GCSP’s Top 8 Publications of 2019

GCSP’s Top 8 Publications of 2019 image

GCSP’s Top 8 Publications of 2019

What topics were you interested in 2019? Catch up on anything you missed at the GCSP.

These are the Top 8 most viewed GCSP publications that the GCSP community engaged with in 2019. Read on and discover forward-thinking solutions and cutting-edge resources in the field of international peace and security.

 

  1. Strategic Security Analysis: The relevance of the cold war today

The Cold War divided Europe and the world in two opposing spheres of influence for four and a half decades. Is there a Cold War legacy that continues to define the international ecosystem?

 

  1. Strategic culture and pragmatic national interest

Professor Nayef Al-Rodhan explores how the study of strategic culture remains important for understanding and addressing conflicts in an interdependent world. Previously, culture had been dismissed or, at best, considered an “explanation of last resort” in international politics.

 

  1. Global Terrorism Index 2019

The Geneva Terrorism Index 2019 is now in its seventh edition, produced by the Institute of Economics and Peace. The report provides a comprehensive summary of the key global trends and patterns in terrorism over the last 50 years. For the first time in many years, Afghanistan has superseded Iraq to top the list.

 

  1. Geneva Paper: Cyber security challenges in the Middle East

Countries in the Middle East are increasingly investing in information and communication technologies (ICTs). Social infrastructure, the financial sector, government services, schools and hospitals in the region are now irreversibly dependent on interconnectivity and the internet. At the same time, the role of ICTs has become an integral part of the future of the domestic and international security architecture in the Middle East, emphasising the need for the development of effective cyber security at a regional level.

 

  1. Geneva Paper: Defining the concept of ‘violent extremism’

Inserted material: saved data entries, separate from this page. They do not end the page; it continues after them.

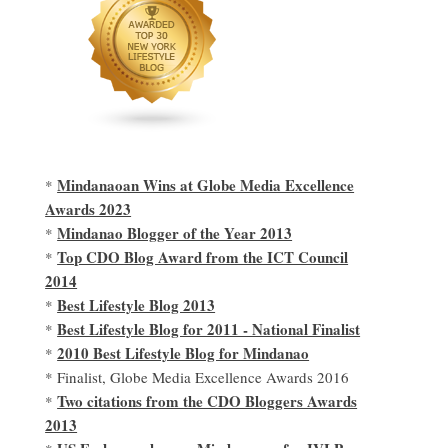
Mindanaoan Wins at Globe Media Excellence
*
Awards 2023
Mindanao Blogger of the Year 2013
*
Top CDO Blog Award from the ICT Council
*
2014
Best Lifestyle Blog 2013
*
Best Lifestyle Blog for 2011 - National Finalist
*
2010 Best Lifestyle Blog for Mindanao
*
* Finalist, Globe Media Excellence Awards 2016
Two citations from the CDO Bloggers Awards
*
2013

The concept of violent extremism (VE) has played an increasingly prominent role in policies and development programming on a global level. Having gone through several incarnations, the current focus for most actors deals with preventing and countering violent extremism. This terminology was constructed in an effort to repackage the Global War on Terror (GWOT) in a manner that shifted the focus away from the over-militarised responses of the 1990s and early 2000s to methods linked to social support and prevention. 

 

  1. Strategic Security Analysis: Cyber Jihad

Written by Dr Christina Schori Liang in 2015, this paper sheds light on the need for the global community to unite as regional order collapses and non-state actors fill the vacuum. The internet frontline needs to be better defended. Censorship and removal of extremist content is ineffective. Government-sponsored counter-narratives and counter-extremism efforts are largely inadequate in suppressing extremist ideology from spreading on and offline.

 

  1. Strategic Security Analysis: Investing in ethical education to solve Burundi’s domestic governance

Since Burundi gained independence in the 1960s, the country’s human rights situation has remained a major concern. The UN Human Rights Office in Burundi, established in 1995, has assisted the government in protecting and promoting human rights, until it closed on 28 February 2019. Read on to discover the insights from former Vice President of Burundi and GCSP Executive-in-Residence with the Global Fellowship Initiative, Dr Gervais Rufyikiri.

 

  1. Geneva Paper: Spying in a transparent world ­– ethics and intelligence in the 21st century

This paper, written by Dr Siobhan Martin in 2016, provides an analysis of the relationship between ethics and intelligence in liberal democracies, the challenges posed by the increasingly complex 21st-century security environment, the ethical dilemmas that emerge as a result and the prospects for ethical intelligence-gathering in the future.